Incident: Northeast U.S. Internet Outage Impacts Millions, Verizon Investigating.

Published Date: 2021-01-26

Postmortem Analysis
Timeline 1. The software failure incident happened on January 26, 2021 [110213].
System 1. Verizon Fios internet service [110213]
Responsible Organization 1. Verizon [110213]
Impacted Organization 1. Internet users across the northeast U.S., including Fios internet customers [110213] 2. Fairfax County Public Schools in the Washington, D.C., suburbs [110213] 3. Galvin Middle School in Wakefield, Massachusetts [110213] 4. Internet and cloud providers, major sites such as Google and Facebook, Amazon Web Services customers [110213]
Software Causes 1. Unknown
Non-software Causes 1. Cut fiber in Brooklyn, New York [110213]
Impacts 1. Internet users across the northeast U.S. experienced widespread outages, interrupting work and school activities [110213]. 2. People in the region from Washington, D.C., to Boston reported issues connecting with various online services, affecting government services, financial companies, and remote learning [110213]. 3. Students and teachers had to find workarounds, such as switching to another platform, doing independent learning, or resorting to pen-and-paper assignments [110213]. 4. Major sites like Google and Facebook, as well as internet and cloud providers, were affected by the outage [110213]. 5. Connectivity issues for Amazon Web Services customers were resolved after an hour and a half [110213].
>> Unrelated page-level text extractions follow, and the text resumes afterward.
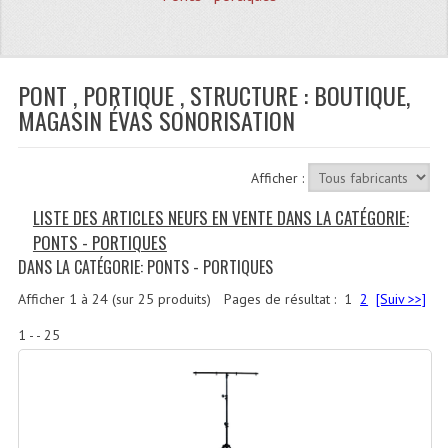
Quoi De Neuf?
Promotions
Plan Acces, Horaires.
PONT , PORTIQUE , STRUCTURE : BOUTIQUE,
MAGASIN ÉVAS SONORISATION
Location De Matériel
Le Matériel D´occasion
Afficher :
Recherche Avancée
LISTE DES ARTICLES NEUFS EN VENTE DANS LA CATÉGORIE:
PONTS - PORTIQUES
Recevoir Nos Promotions
DANS LA CATÉGORIE: PONTS - PORTIQUES
Faire Votre Devis
Afficher
1
à
24
(sur
25
produits)
Pages de résultat :
1
2
[Suiv >>]
CATÉGORIES
1 - - 25
Sonorisation
Accessoires Pieds Cellules Diamants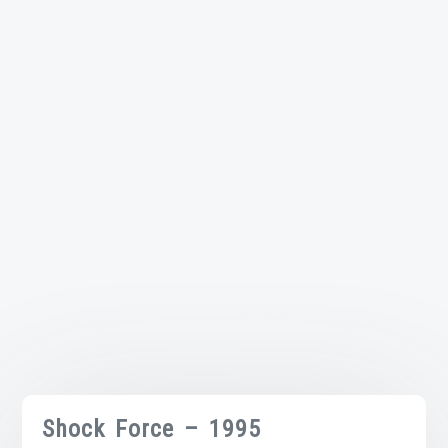
Shock Force – 1995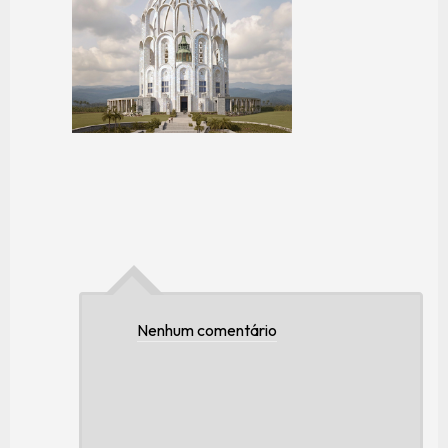
Nenhum comentário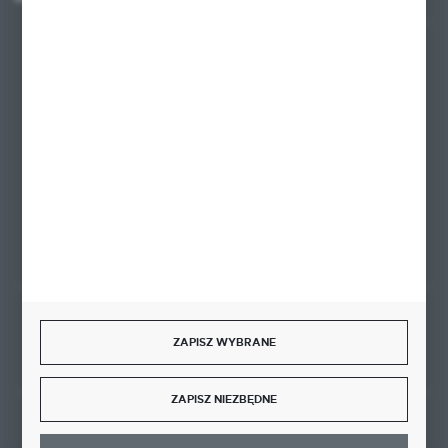
+48 58 342 66 42
Zapraszamy pon.-pt. 9.00-18.00
biuro@ktd.com.pl
ul. Kominkowa 2
80-175 Gdańsk
FORMULARZ KONTAKTOWY
Rozpocznij zwrot produktu:
ODSTĄP OD UMOWY TUTAJ
ZAPISZ WYBRANE
ZAPISZ NIEZBĘDNE
BEZPIECZNE PŁATNOŚCI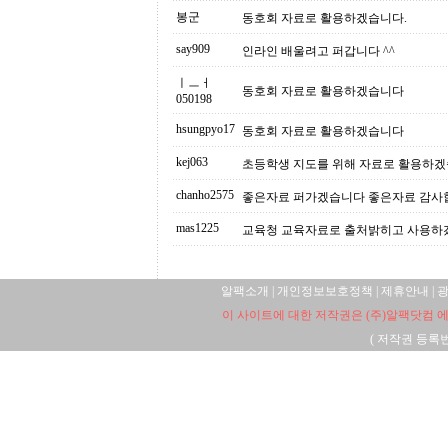
봉군
동호회 자료로 활용하겠습니다.
say909
인라인 배울려고 퍼갑니다 ^^
ㅣㅡㅓ
동호회 자료로 활용하겠습니다
050198
hsungpyo17
동호회 자료로 활용하겠습니다
kej063
초등학생 지도를 위해 자료로 활용하겠습
chanho2575
좋은자료 퍼가겠습니다 좋은자료 감사
mas1225
교육청 교육자료로 출처밝히고 사용하겠
알팩소개
|
개인정보보호정책
|
제휴안내
|
이 사이트에 대한 저작권은 (주)알팩닷컴 에
(
저작권 등록번호: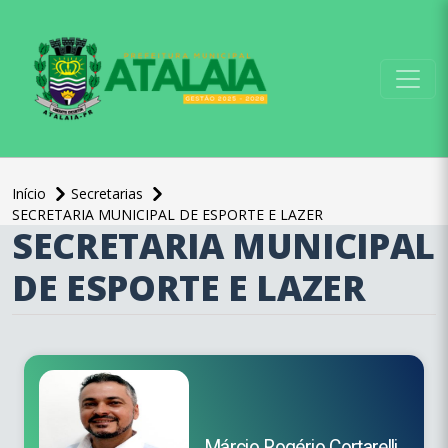
conteúdo do menu
Início
Secretarias
SECRETARIA MUNICIPAL DE ESPORTE E LAZER
SECRETARIA MUNICIPAL
conteúdo
principal
DE ESPORTE E LAZER
Márcio Rogério Cortarelli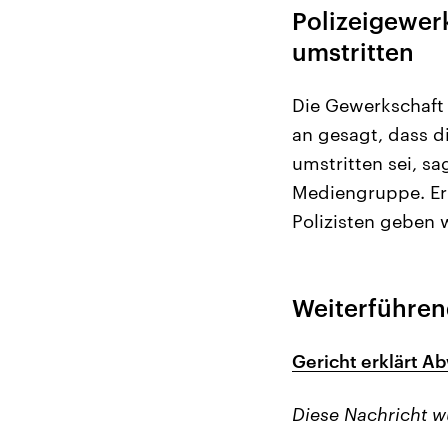
Polizeigewerk
umstritten
Die Gewerkschaft 
an gesagt, dass d
umstritten sei, s
Mediengruppe. Er 
Polizisten geben 
Weiterführen
Gericht erklärt A
Diese Nachricht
Preventions 1. Implementing robust redundancy and failover systems in the network infrastructure to mitigate the impact of network issues like the one experienced by Verizon [110213]. 2. Conducting regular network monitoring and maintenance to proactively identify and address potential issues before they escalate into widespread outages [110213]. 3. Enhancing communication and transparency with customers by providing timely updates and information during service interruptions to manage expectations and minimize inconvenience [110213].
Fixes 1. Investigating the root cause of the issue within the Verizon network to prevent similar incidents in the future [110213]. 2. Implementing redundancy and failover mechanisms in the network infrastructure to minimize the impact of outages [110213]. 3. Enhancing communication and coordination between internet service providers to address network issues promptly and efficiently [110213].
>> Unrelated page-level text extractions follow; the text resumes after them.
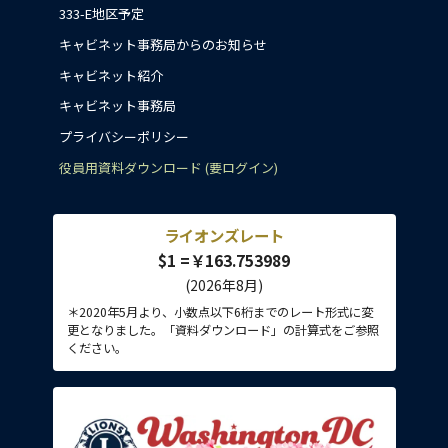
333-E地区予定
キャビネット事務局からのお知らせ
キャビネット紹介
キャビネット事務局
プライバシーポリシー
役員用資料ダウンロード (要ログイン)
ライオンズレート
$1 =￥163.753989
(2026年8月)
＊2020年5月より、小数点以下6桁までのレート形式に変
更となりました。「資料ダウンロード」の計算式をご参照
ください。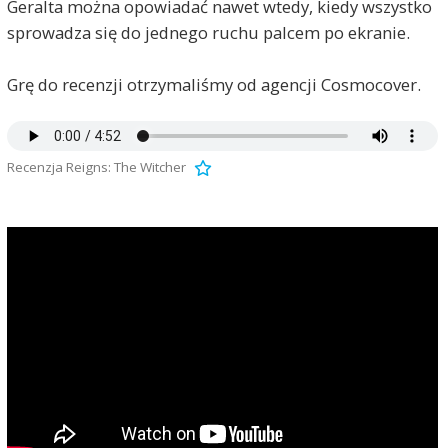
Geralta można opowiadać nawet wtedy, kiedy wszystko
sprowadza się do jednego ruchu palcem po ekranie.
Grę do recenzji otrzymaliśmy od agencji Cosmocover.
Recenzja Reigns: The Witcher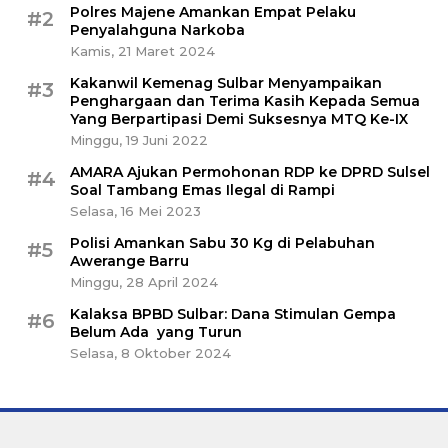
Polres Majene Amankan Empat Pelaku
#2
Penyalahguna Narkoba
Kamis, 21 Maret 2024
Kakanwil Kemenag Sulbar Menyampaikan
#3
Penghargaan dan Terima Kasih Kepada Semua
Yang Berpartipasi Demi Suksesnya MTQ Ke-IX
Minggu, 19 Juni 2022
AMARA Ajukan Permohonan RDP ke DPRD Sulsel
#4
Soal Tambang Emas Ilegal di Rampi
Selasa, 16 Mei 2023
Polisi Amankan Sabu 30 Kg di Pelabuhan
#5
Awerange Barru
Minggu, 28 April 2024
Kalaksa BPBD Sulbar: Dana Stimulan Gempa
#6
Belum Ada yang Turun
Selasa, 8 Oktober 2024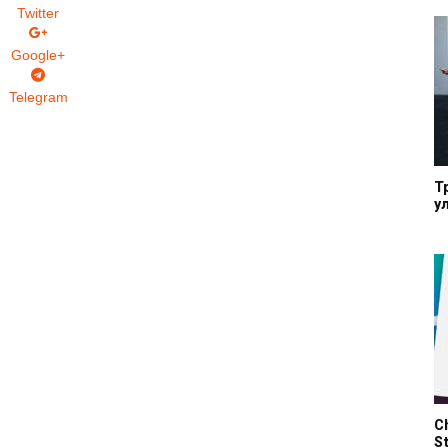
Twitter
Google+
Telegram
Т
у
C
S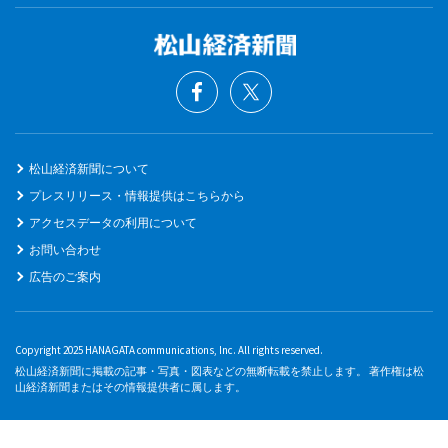
松山経済新聞について
プレスリリース・情報提供はこちらから
アクセスデータの利用について
お問い合わせ
広告のご案内
Copyright 2025 HANAGATA communications, Inc. All rights reserved.
松山経済新聞に掲載の記事・写真・図表などの無断転載を禁止します。 著作権は松
山経済新聞またはその情報提供者に属します。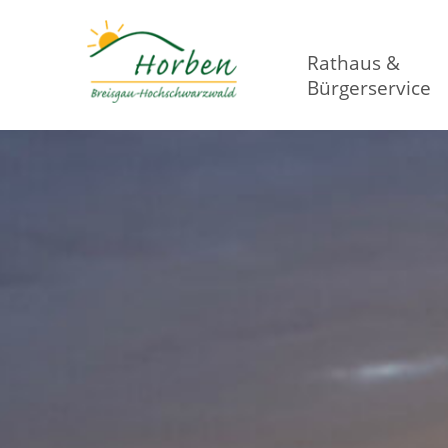
Rathaus &
Bürgerservice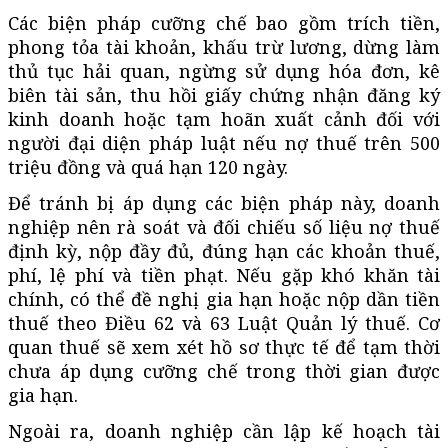
Các biện pháp cưỡng chế bao gồm trích tiền,
phong tỏa tài khoản, khấu trừ lương, dừng làm
thủ tục hải quan, ngừng sử dụng hóa đơn, kê
biên tài sản, thu hồi giấy chứng nhận đăng ký
kinh doanh hoặc tạm hoãn xuất cảnh đối với
người đại diện pháp luật nếu nợ thuế trên 500
triệu đồng và quá hạn 120 ngày.
Để tránh bị áp dụng các biện pháp này, doanh
nghiệp nên rà soát và đối chiếu số liệu nợ thuế
định kỳ, nộp đầy đủ, đúng hạn các khoản thuế,
phí, lệ phí và tiền phạt. Nếu gặp khó khăn tài
chính, có thể đề nghị gia hạn hoặc nộp dần tiền
thuế theo Điều 62 và 63 Luật Quản lý thuế. Cơ
quan thuế sẽ xem xét hồ sơ thực tế để tạm thời
chưa áp dụng cưỡng chế trong thời gian được
gia hạn.
Ngoài ra, doanh nghiệp cần lập kế hoạch tài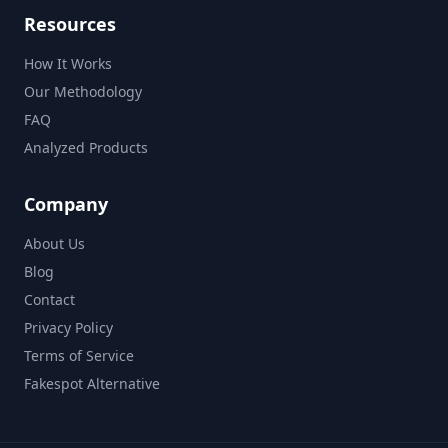
Resources
How It Works
Our Methodology
FAQ
Analyzed Products
Company
About Us
Blog
Contact
Privacy Policy
Terms of Service
Fakespot Alternative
References 1. Spokesman Rich Young from Verizon [110213] 2. People posting on Twitter [110213] 3. Diana Gaspar [110213] 4. Fairfax County Public Schools spokeswoman Lucy Caldwell [110213] 5. Fairfax parent Tracy Compton [110213] 6. Galvin Middle School representative Trish Dellanno [110213] 7. Doug Madory, director of internet analysis at Kentik [110213] 8. Cary Wiedemann, a network engineer [110213]
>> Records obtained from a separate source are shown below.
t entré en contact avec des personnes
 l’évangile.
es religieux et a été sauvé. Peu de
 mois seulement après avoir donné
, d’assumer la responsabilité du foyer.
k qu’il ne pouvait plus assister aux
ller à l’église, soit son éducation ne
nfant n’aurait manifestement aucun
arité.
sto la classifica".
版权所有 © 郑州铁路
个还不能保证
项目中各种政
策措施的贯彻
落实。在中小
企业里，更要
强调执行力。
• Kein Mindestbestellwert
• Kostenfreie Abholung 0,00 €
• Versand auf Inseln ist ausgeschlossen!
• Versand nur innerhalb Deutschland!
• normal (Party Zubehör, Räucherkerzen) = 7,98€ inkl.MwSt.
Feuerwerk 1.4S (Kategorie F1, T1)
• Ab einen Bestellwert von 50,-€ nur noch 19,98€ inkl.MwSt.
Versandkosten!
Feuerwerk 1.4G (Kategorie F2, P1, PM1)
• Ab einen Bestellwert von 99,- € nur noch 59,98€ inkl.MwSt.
Software Taxonomy of Faults

Category Option Rationale
Recurring multiple_organization (a) The software failure incident related to one_organization: - The article does not mention any previous incidents of a similar nature happening again within the same organization (Verizon) or with its products and services. Therefore, there is no indication of this specific incident happening again at Verizon or with its services [110213]. (b) The software failure incident related to multiple_organization: - The article mentions that the outage affected internet and cloud providers as well as major sites such as Google and Facebook. Amazon, Google, and other providers were impacted by the East Coast outages. This indicates that similar incidents have happened again at multiple organizations or with their products and services, not just Verizon [110213].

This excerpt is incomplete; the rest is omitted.